- Genre: Arts
- Frequency: Annually
- Location(s): Wellington, New Zealand
- Inaugurated: 1990
- Previous event: 16 February 2024 - 9 March 2022
- Next event: 14 February 2025 - 8 March 2025
- Organised by: Creative Capital Arts Trust
- Website: www.fringe.co.nz

= New Zealand Fringe Festival =

Open access performing arts festival in Wellington, New Zealand established in 1990

The New Zealand Fringe Festival is an open access arts festival in Wellington, New Zealand, held over several weeks in February and March each year. The 2025 programme marks the festival's 35th anniversary.

== Background ==
The festival was established in 1990 and was the first fringe festival in New Zealand. It followed fringe festival models from Edinburgh and Adelaide. The first festival was held at BATS Theatre. Initially it ran as a biennial festival to coincide with the New Zealand Festival of the Arts and was also curated by them until the Fringe Arts Trust (FAT) was formed in 1994.

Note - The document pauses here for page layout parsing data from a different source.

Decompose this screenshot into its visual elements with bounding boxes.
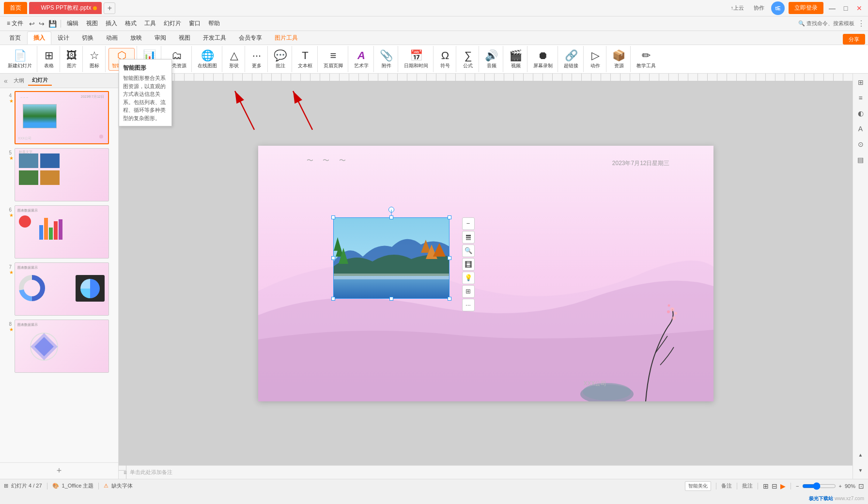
float-btn-more[interactable]: ··· xyxy=(462,299,475,311)
tab-insert[interactable]: 插入 xyxy=(27,31,51,45)
right-btn-4[interactable]: A xyxy=(854,122,868,136)
more-btn[interactable]: ··· 更多 xyxy=(248,48,265,70)
slide-item-4[interactable]: 4 ★ 2023年7月12日 ~ ~ ~ XXX公司 xyxy=(2,90,116,145)
float-btn-crop[interactable] xyxy=(462,258,475,271)
handle-tl[interactable] xyxy=(331,215,335,219)
art-text-btn[interactable]: A 艺术字 xyxy=(351,48,372,70)
collab-btn[interactable]: 协作 xyxy=(751,3,767,13)
float-btn-zoom[interactable]: 🔍 xyxy=(462,244,475,257)
handle-tr[interactable] xyxy=(448,215,451,219)
menu-format[interactable]: 格式 xyxy=(121,18,140,29)
tab-home[interactable]: 首页 xyxy=(4,2,27,14)
hyperlink-btn[interactable]: 🔗 超链接 xyxy=(561,48,581,70)
add-slide-btn[interactable]: + xyxy=(0,462,118,479)
slide-item-6[interactable]: 6 ★ 图表数据展示 xyxy=(2,204,116,260)
win-close[interactable]: ✕ xyxy=(854,3,864,13)
selected-image-container[interactable]: − 🔍 💡 ⊞ ··· xyxy=(333,217,450,299)
menu-redo[interactable]: ↪ xyxy=(37,19,46,29)
tab-design[interactable]: 设计 xyxy=(51,31,76,45)
view-list[interactable]: ⊟ xyxy=(772,482,777,490)
menu-window[interactable]: 窗口 xyxy=(185,18,204,29)
view-normal[interactable]: ⊞ xyxy=(763,482,769,490)
shape-btn[interactable]: △ 形状 xyxy=(225,48,243,70)
search-command[interactable]: 🔍 查找命令、搜索模板 xyxy=(798,20,854,27)
textbox-btn[interactable]: T 文本框 xyxy=(295,48,315,70)
float-btn-minus[interactable]: − xyxy=(462,217,475,230)
zoom-in[interactable]: + xyxy=(839,483,842,489)
handle-bc[interactable] xyxy=(389,297,393,301)
panel-tab-slides[interactable]: 幻灯片 xyxy=(28,76,52,86)
menu-tools[interactable]: 工具 xyxy=(140,18,160,29)
new-slide-btn[interactable]: 📄 新建幻灯片 xyxy=(5,48,35,70)
right-btn-3[interactable]: ◐ xyxy=(854,107,868,120)
menu-slide[interactable]: 幻灯片 xyxy=(160,18,185,29)
tab-slideshow[interactable]: 放映 xyxy=(124,31,148,45)
header-footer-btn[interactable]: ≡ 页眉页脚 xyxy=(321,48,346,70)
audio-btn[interactable]: 🔊 音频 xyxy=(482,48,501,70)
menu-edit[interactable]: 编辑 xyxy=(63,18,82,29)
handle-ml[interactable] xyxy=(331,256,335,260)
menu-insert[interactable]: 插入 xyxy=(102,18,121,29)
screen-record-btn[interactable]: ⏺ 屏幕录制 xyxy=(530,48,556,70)
float-btn-layers[interactable] xyxy=(462,231,475,244)
float-btn-style[interactable]: 💡 xyxy=(462,272,475,284)
tab-image-tools[interactable]: 图片工具 xyxy=(268,31,304,45)
tab-homepage[interactable]: 首页 xyxy=(3,31,27,45)
handle-mr[interactable] xyxy=(448,256,451,260)
win-maximize[interactable]: □ xyxy=(841,3,851,13)
right-btn-6[interactable]: ▤ xyxy=(854,153,868,167)
right-scroll-down[interactable]: ▼ xyxy=(854,463,868,477)
symbol-btn[interactable]: Ω 符号 xyxy=(436,48,454,70)
tab-member[interactable]: 会员专享 xyxy=(232,31,268,45)
login-btn[interactable]: 立即登录 xyxy=(789,2,823,14)
tab-view[interactable]: 视图 xyxy=(172,31,197,45)
online-image-btn[interactable]: 🌐 在线图图 xyxy=(195,48,220,70)
menu-save[interactable]: 💾 xyxy=(46,19,59,29)
comment-btn[interactable]: 批注 xyxy=(742,482,753,489)
share-button[interactable]: 分享 xyxy=(843,34,865,45)
zoom-out[interactable]: − xyxy=(796,483,799,489)
add-tab-btn[interactable]: + xyxy=(104,2,115,14)
slide-item-5[interactable]: 5 ★ 标题文字 xyxy=(2,147,116,202)
image-btn[interactable]: 🖼 图片 xyxy=(63,48,80,70)
notes-btn[interactable]: 备注 xyxy=(721,482,732,489)
notes-btn[interactable]: 💬 批注 xyxy=(271,48,290,70)
collapse-btn[interactable]: « xyxy=(4,77,8,85)
formula-btn[interactable]: ∑ 公式 xyxy=(459,48,477,70)
fit-btn[interactable]: ⊡ xyxy=(858,482,864,490)
right-btn-2[interactable]: ≡ xyxy=(854,91,868,105)
slide-item-7[interactable]: 7 ★ 图表数据展示 xyxy=(2,261,116,317)
table-btn[interactable]: ⊞ 表格 xyxy=(40,48,58,70)
canvas-wrapper[interactable]: 〜 〜 〜 2023年7月12日星期三 xyxy=(119,81,852,465)
tab-transition[interactable]: 切换 xyxy=(76,31,100,45)
video-btn[interactable]: 🎬 视频 xyxy=(506,48,525,70)
float-btn-layout[interactable]: ⊞ xyxy=(462,285,475,298)
zoom-slider[interactable] xyxy=(802,483,836,489)
menu-help[interactable]: 帮助 xyxy=(204,18,224,29)
handle-tc[interactable] xyxy=(389,215,393,219)
notes-area[interactable]: ≡ 单击此处添加备注 xyxy=(119,465,852,479)
tab-animation[interactable]: 动画 xyxy=(100,31,124,45)
menu-undo[interactable]: ↩ xyxy=(27,19,37,29)
right-btn-1[interactable]: ⊞ xyxy=(854,76,868,89)
datetime-btn[interactable]: 📅 日期和时间 xyxy=(401,48,431,70)
tab-review[interactable]: 审阅 xyxy=(148,31,172,45)
tab-devtools[interactable]: 开发工具 xyxy=(197,31,232,45)
slide-item-8[interactable]: 8 ★ 图表数据展示 xyxy=(2,319,116,374)
action-btn[interactable]: ▷ 动作 xyxy=(587,48,604,70)
right-btn-5[interactable]: ⊙ xyxy=(854,137,868,151)
attach-btn[interactable]: 📎 附件 xyxy=(377,48,396,70)
cloud-save[interactable]: ↑上云 xyxy=(728,3,747,13)
handle-bl[interactable] xyxy=(331,297,335,301)
handle-br[interactable] xyxy=(448,297,451,301)
tab-file[interactable]: W WPS PPT教程.pptx xyxy=(29,2,102,14)
view-play[interactable]: ▶ xyxy=(780,482,786,490)
menu-file[interactable]: ≡ 文件 xyxy=(3,18,27,29)
menu-extra[interactable]: ⋮ xyxy=(857,19,865,28)
resource-btn[interactable]: 📦 资源 xyxy=(609,48,628,70)
win-minimize[interactable]: — xyxy=(827,3,837,13)
panel-tab-outline[interactable]: 大纲 xyxy=(10,76,28,85)
icon-btn[interactable]: ☆ 图标 xyxy=(86,48,103,70)
right-scroll-up[interactable]: ▲ xyxy=(854,448,868,461)
smart-btn[interactable]: 智能美化 xyxy=(685,481,711,491)
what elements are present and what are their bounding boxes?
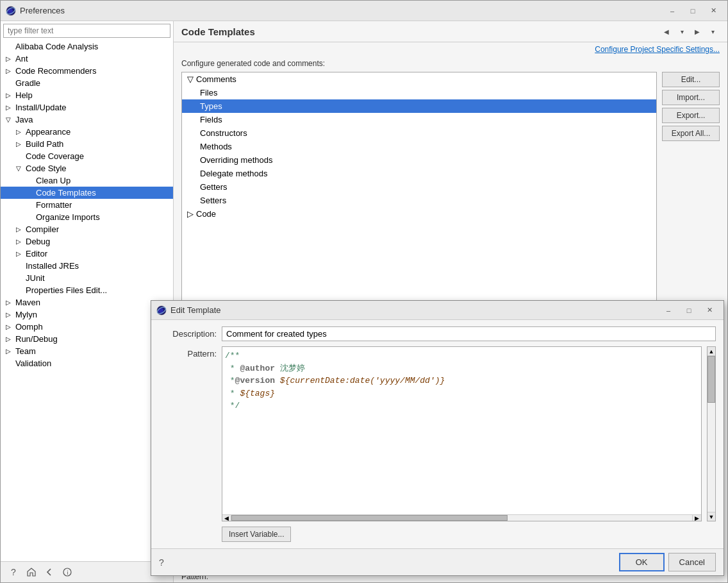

The current governance is the Creative Capital Arts Trust, an umbrella organisation established in 2011 to manage New Zealand Fringe Festival and the Wellington street arts festival CubaDupa. Since 2011, NZ Fringe has grown 237.5% from 52 shows to 189 shows in 2022. The non-profit organisation is governed by a voluntary board of five trustees. Staff have included Kim Bailey (Chief Executive), Catarina Guiterrez (Marketing Director) (previously, Emlou Lattimore), Vanessa Stacey (New Zealand Fringe Festival Director) and Bianca Bailey (CubaDupa Festival Director) (previously, Drew James).

== Programme ==
New Zealand Fringe is an open access festival, providing various platforms for artists to experiment, present, and show new or refined works. The festival is held annually for three weeks during February/March. The festival often has over 150 events with can include more than 600 presentations over the three week season. It includes contemporary work in art forms including audio (podcast), busking, cabaret, comedy, circus, dance, improvisation, music, online, physical theatre, poetry, puppetry, spoken word/storytelling, theatre, visual & digital art. New Zealand Fringe is directed by Vanessa Stacey and produced and managed by the non-profit Creative Capital Arts Trust, with Kim Bailey as Chief Executive and a team of professional arts managers and seasonal staff. As of 2025, ticket sales have been increasing steadily year-on-year, representing an ongoing growth in the festival.

==Participation==
As an open access there are no constraints on the content or presentation of the work. Participating artists pay a one-off registration fee and the New Zealand Fringe assists the artists by providing festival marketing (website, fringe programme, marketing collateral), practical information, and one-on-one advice. As a non-commissioned, open access festival, the production and presentation costs are the responsibility of the practitioner.

New Zealand Fringe Festival runs a Kakano New Works Funding scheme to foster and support new New Zealand productions. There are international festival relationships to create exchange and touring opportunities to New Zealand artists.

==Accolades==
In January 2014, National Geographic named NZ Fringe Festival one of 10 international ‘Must Do in February Festivals’. Vibrant Gold Awards Finalist in 2022, 2023 and again in 2024.

In November 2014 NZ Fringe Festival won the Wellington International Airport Regional Community Award for Arts and Culture. It was a recent nominee for a Wellington Gold Award (2023).

=== Alumni ===
Many New Zealand arts and entertainment practitioners and companies have had shows at the New Zealand Fringe including, Flight of the Conchords, Rhys Darby, Strike Percussion, and Footnote Dance.